Apart from the pictures, print the data below exactly as given.

[INFORMATION PROVIDED]

·····

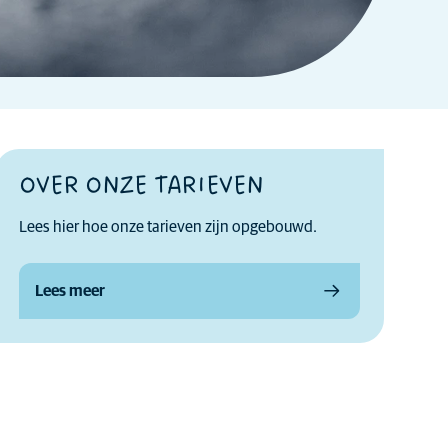
OVER ONZE TARIEVEN
Lees hier hoe onze tarieven zijn opgebouwd.
Lees meer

·····

[WRITTEN ANSWER]
OVER ONZE TARIEVEN
Lees hier hoe onze tarieven zijn opgebouwd.
Lees meer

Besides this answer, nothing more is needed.